● **Exercise requirements**:
Return the records exactly, with nothing added.

|---|

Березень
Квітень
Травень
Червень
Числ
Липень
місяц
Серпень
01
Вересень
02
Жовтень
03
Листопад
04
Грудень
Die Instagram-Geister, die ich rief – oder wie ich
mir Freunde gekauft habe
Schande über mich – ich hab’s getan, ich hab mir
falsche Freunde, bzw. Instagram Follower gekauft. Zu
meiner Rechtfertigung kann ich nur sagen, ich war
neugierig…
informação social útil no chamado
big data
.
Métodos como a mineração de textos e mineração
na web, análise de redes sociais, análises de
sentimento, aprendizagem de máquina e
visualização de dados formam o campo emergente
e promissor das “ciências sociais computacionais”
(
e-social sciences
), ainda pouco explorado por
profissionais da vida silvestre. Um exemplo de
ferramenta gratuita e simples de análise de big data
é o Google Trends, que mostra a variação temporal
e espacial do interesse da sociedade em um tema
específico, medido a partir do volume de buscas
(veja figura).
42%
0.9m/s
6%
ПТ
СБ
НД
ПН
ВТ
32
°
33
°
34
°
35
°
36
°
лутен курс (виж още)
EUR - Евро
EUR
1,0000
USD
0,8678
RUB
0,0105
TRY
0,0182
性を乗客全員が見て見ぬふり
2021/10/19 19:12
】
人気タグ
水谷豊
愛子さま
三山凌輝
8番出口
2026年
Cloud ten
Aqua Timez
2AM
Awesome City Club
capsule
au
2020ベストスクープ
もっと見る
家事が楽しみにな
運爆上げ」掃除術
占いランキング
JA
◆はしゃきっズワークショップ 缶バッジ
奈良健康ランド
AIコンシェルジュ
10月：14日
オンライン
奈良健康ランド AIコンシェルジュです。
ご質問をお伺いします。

|---|

● **Exercise output**:
Березень
Квітень
Травень
Червень
Числ
Липень
місяц
Серпень
01
Вересень
02
Жовтень
03
Листопад
04
Грудень
Die Instagram-Geister, die ich rief – oder wie ich
mir Freunde gekauft habe
Schande über mich – ich hab’s getan, ich hab mir
falsche Freunde, bzw. Instagram Follower gekauft. Zu
meiner Rechtfertigung kann ich nur sagen, ich war
neugierig…
informação social útil no chamado
big data
.
Métodos como a mineração de textos e mineração
na web, análise de redes sociais, análises de
sentimento, aprendizagem de máquina e
visualização de dados formam o campo emergente
e promissor das “ciências sociais computacionais”
(
e-social sciences
), ainda pouco explorado por
profissionais da vida silvestre. Um exemplo de
ferramenta gratuita e simples de análise de big data
é o Google Trends, que mostra a variação temporal
e espacial do interesse da sociedade em um tema
específico, medido a partir do volume de buscas
(veja figura).
42%
0.9m/s
6%
ПТ
СБ
НД
ПН
ВТ
32
°
33
°
34
°
35
°
36
°
лутен курс (виж още)
EUR - Евро
EUR
1,0000
USD
0,8678
RUB
0,0105
TRY
0,0182
性を乗客全員が見て見ぬふり
2021/10/19 19:12
】
人気タグ
水谷豊
愛子さま
三山凌輝
8番出口
2026年
Cloud ten
Aqua Timez
2AM
Awesome City Club
capsule
au
2020ベストスクープ
もっと見る
家事が楽しみにな
運爆上げ」掃除術
占いランキング
JA
◆はしゃきっズワークショップ 缶バッジ
奈良健康ランド
AIコンシェルジュ
10月：14日
オンライン
奈良健康ランド AIコンシェルジュです。
ご質問をお伺いします。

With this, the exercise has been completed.